The National Bureau of Statistics released data on China's major metal production from January to September. The highest output growth was alumina (9.51 million tons, an increase of 53%), tin (104,000 tons, an increase of 23.1%), and copper ( Output was 2,162,700 tons, an increase of 21.4% over the previous year; slow growth was nickel (production was 74,900 tons, a year-on-year increase of 10.9%), and zinc (output was 2,511,000 tons, a year-on-year increase of 14.3%).

From January to August, China's non-ferrous metals import and export trade volume increased steadily to US$39.606 billion, up 31.9% over the same period of last year; of which, the export value was US$14.813 billion, which was 40.6% year-on-year; the import value was US$24.693 billion, which was a year-on-year increase of 27.1%; The total amount continued to maintain the growth momentum, but the import and export volume of some metal species declined, and the total increase was mainly due to the sharp rise in metal prices; the import volume was higher than the export volume in January-August, but the increase export was greater than the import, and the trade deficit was 9.98 billion US dollars. This was an increase of 11.3% over the same period last year.

ICSG (International Copper Research Group) predicts that the global refined copper surplus in 2007 will be 180,000 tons, which is higher than the level of surplus in 2006; the main reasons for the surplus are: 1) recovery of production; 2) slowdown in economic growth in the United States and China. Demand growth slowed.

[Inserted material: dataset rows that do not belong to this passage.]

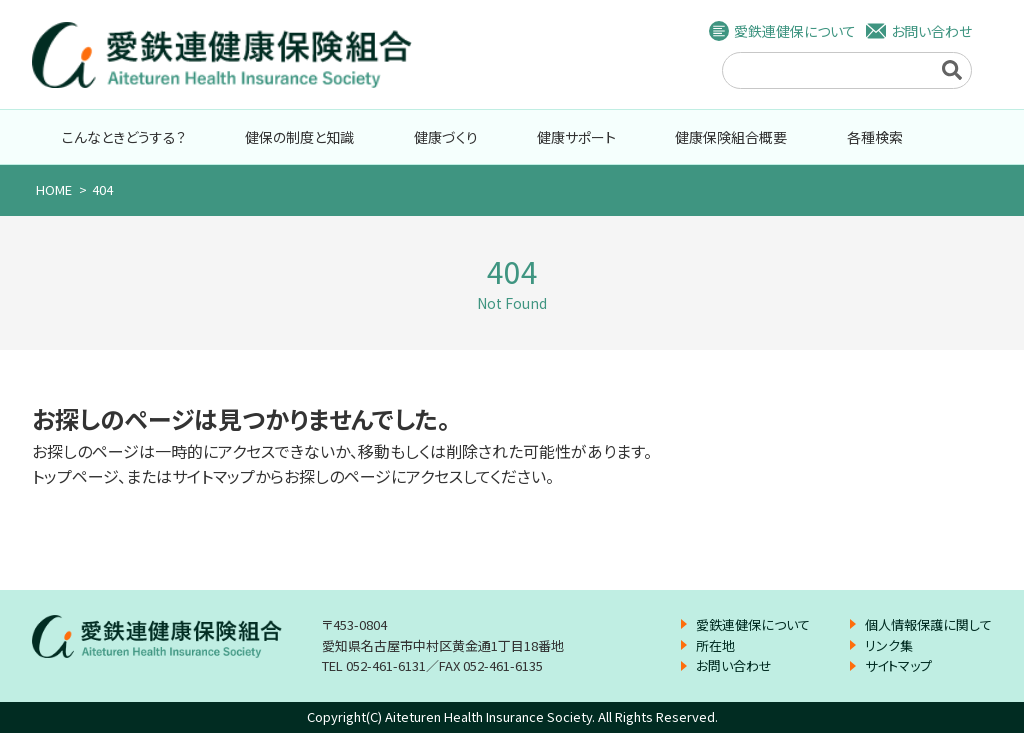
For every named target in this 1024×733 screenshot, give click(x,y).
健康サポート (576, 137)
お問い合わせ (931, 31)
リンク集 (889, 645)
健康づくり (446, 137)
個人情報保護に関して (928, 624)
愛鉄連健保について (795, 31)
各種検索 (875, 137)
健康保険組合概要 (731, 137)
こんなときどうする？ (124, 137)
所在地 (715, 645)
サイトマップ (898, 665)
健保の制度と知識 (299, 137)
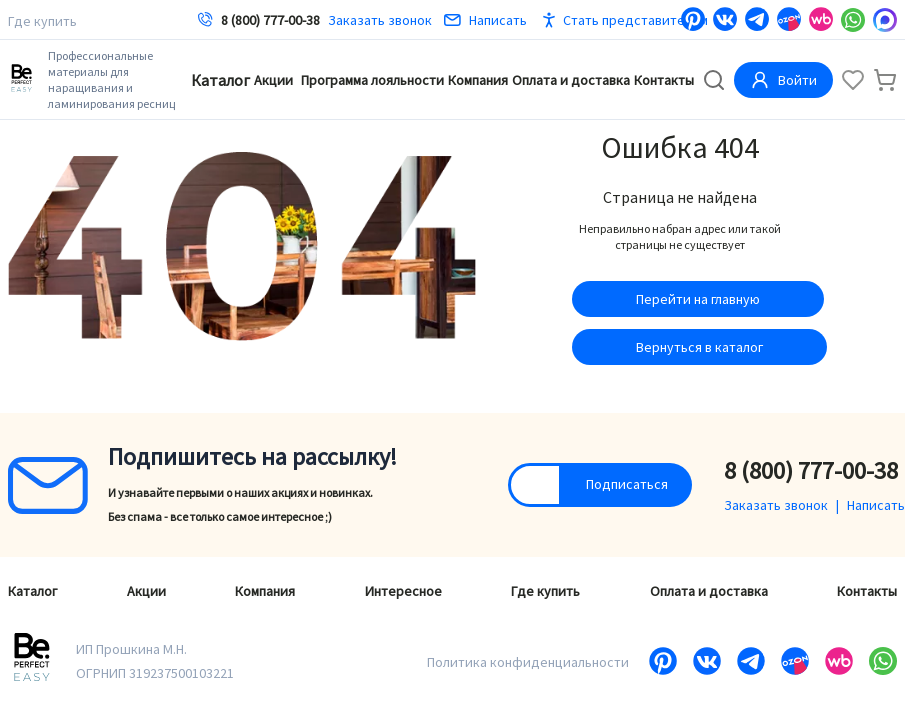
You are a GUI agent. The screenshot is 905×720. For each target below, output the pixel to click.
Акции (273, 80)
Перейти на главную (698, 299)
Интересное (403, 591)
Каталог (220, 80)
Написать (485, 20)
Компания (478, 80)
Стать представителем (635, 20)
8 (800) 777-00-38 (270, 20)
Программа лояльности (372, 80)
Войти (783, 80)
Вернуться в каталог (699, 347)
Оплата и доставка (571, 80)
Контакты (664, 80)
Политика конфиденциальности (528, 662)
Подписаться (627, 484)
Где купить (42, 21)
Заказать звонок (380, 20)
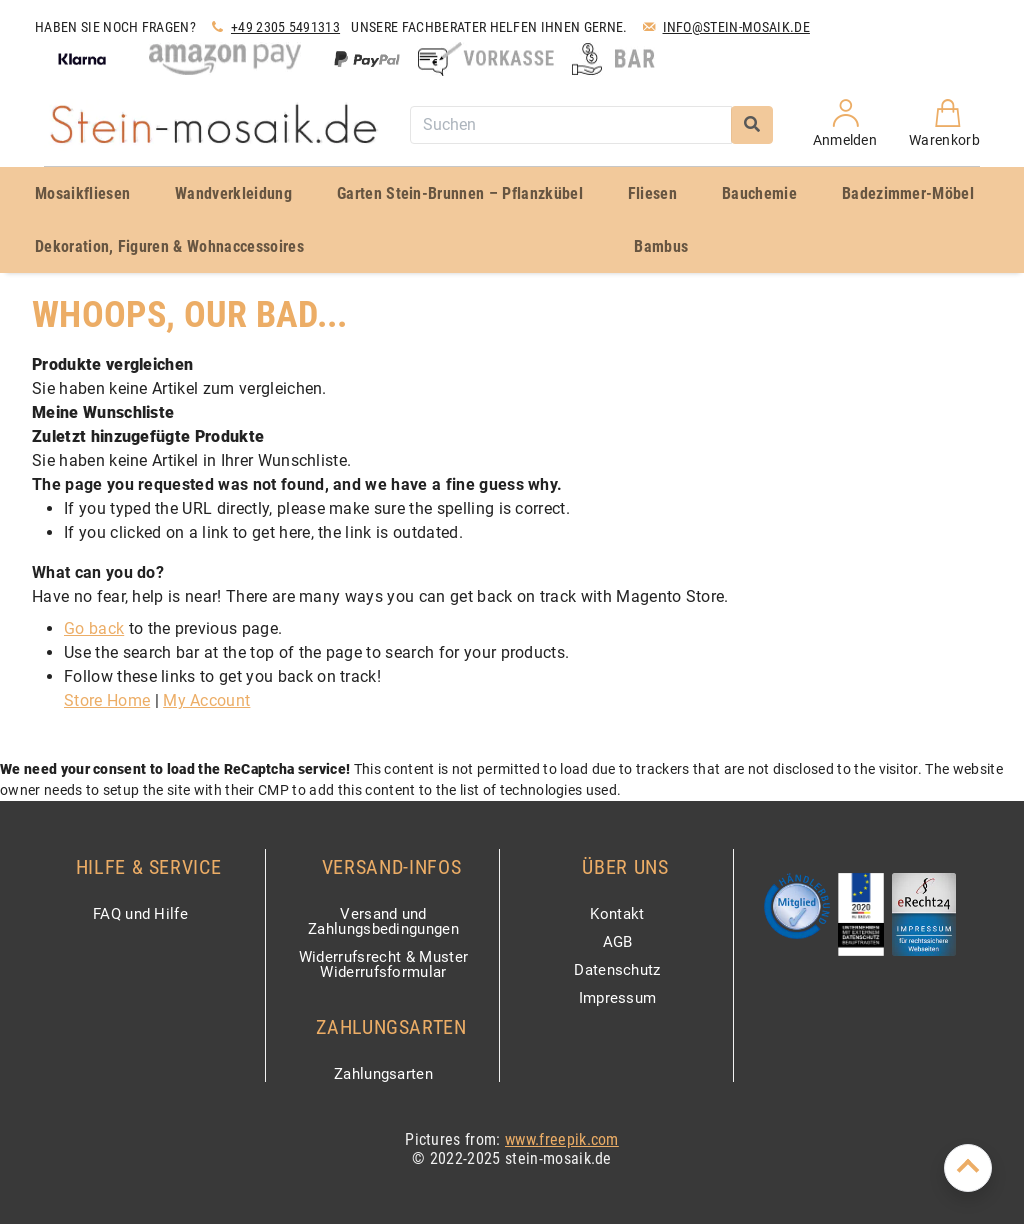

The Escondida copper strike caused the copper giant’s copper production to decline in the third quarter; BHP Billiton, which holds a 57.5% stake in Escondida, announced that the third quarter’s production of copper decreased by 23% year-on-year, while holding 30% of the mine. Rio Tinto of the shares announced that its copper production in the third quarter was down 6% year-on-year, and refined copper production was down 15%.